DESCRIPTION OF THE TASK:
How many lines in these records include the string "Tous"? Reply with that number alone.

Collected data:

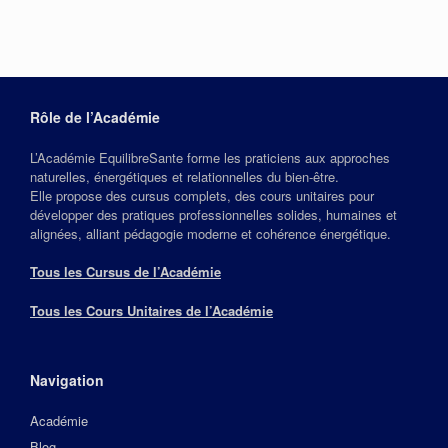
Rôle de l’Académie
L’Académie EquilibreSante forme les praticiens aux approches
naturelles, énergétiques et relationnelles du bien‑être.
Elle propose des cursus complets, des cours unitaires pour
développer des pratiques professionnelles solides, humaines et
alignées, alliant pédagogie moderne et cohérence énergétique.
Tous les Cursus de l’Académie
Tous les Cours Unitaires de l’Académie
Navigation
Académie
Blog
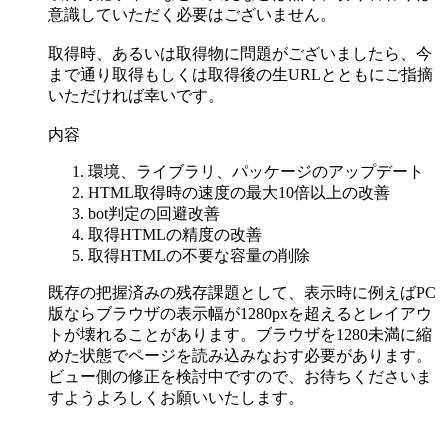
意識していただく必要はございません。
取得時、あるいは取得物に問題がございましたら、今
まで通り取得もしくは取得後の生URLとともにご指摘
いただければ幸いです。
内容
環境、ライブラリ、パッケージのアップデート
HTML取得時の速度の最大10倍以上の改善
bot判定の回避改善
取得HTMLの精度の改善
取得HTMLの不要な容量の削除
既存の把握済みの残存課題として、表示時に例えばPC
版ならブラウザの表示幅が1280pxを超えるとレイアウ
トが壊れることがあります。ブラウザを1280未満に縮
めた状態でページを読み込みなおす必要があります。
ビュー側の修正を検討中ですので、お待ちくださいま
すようよろしくお願いいたします。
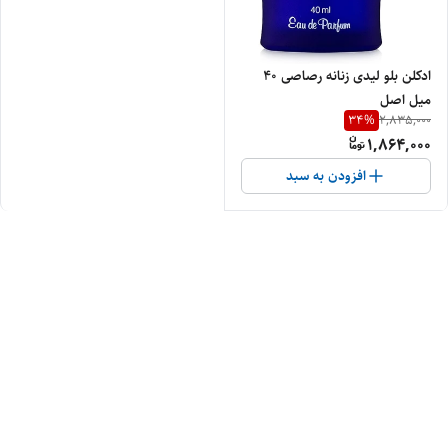
ادکلن بلو لیدی زنانه رصاصی ۴۰
میل اصل
34
%
2,835,000
1,864,000
افزودن به سبد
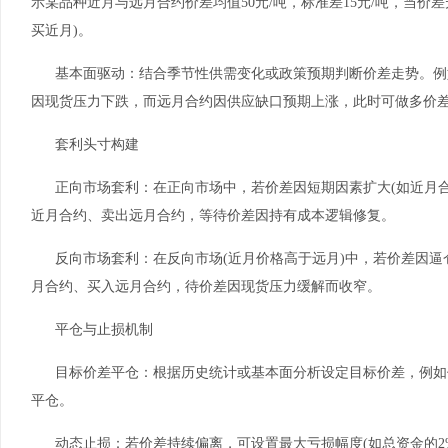
示某品种近月与远月合约价差均值50元/吨，标准差15元/吨，当价差
买近月)。
基本面驱动：结合季节性供需变化或政策预期判断价差走势。例
因现货压力下跌，而远月合约因供应缺口预期上涨，此时可做多价差
套利头寸构建
正向市场套利：在正向市场中，若价差因短期因素扩大(如近月
近月合约、卖出远月合约，等待价差因持有成本逻辑修复。
反向市场套利：在反向市场(近月价格高于远月)中，若价差因
月合约、买入远月合约，待价差因现货压力缓解而收窄。
平仓与止损机制
目标价差平仓：根据历史统计或基本面分析设定目标价差，例如价
平仓。
动态止损：若价差持续偏离，可设置最大亏损幅度(如总资金的2%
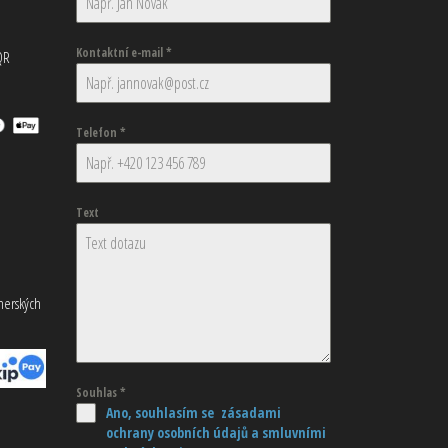
Kontaktní e-mail
*
QR
Telefon
*
Text
tnerských
Souhlas
*
Ano, souhlasím se zásadami
ochrany osobních údajů
a smluvními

ANSWER BELOW:
2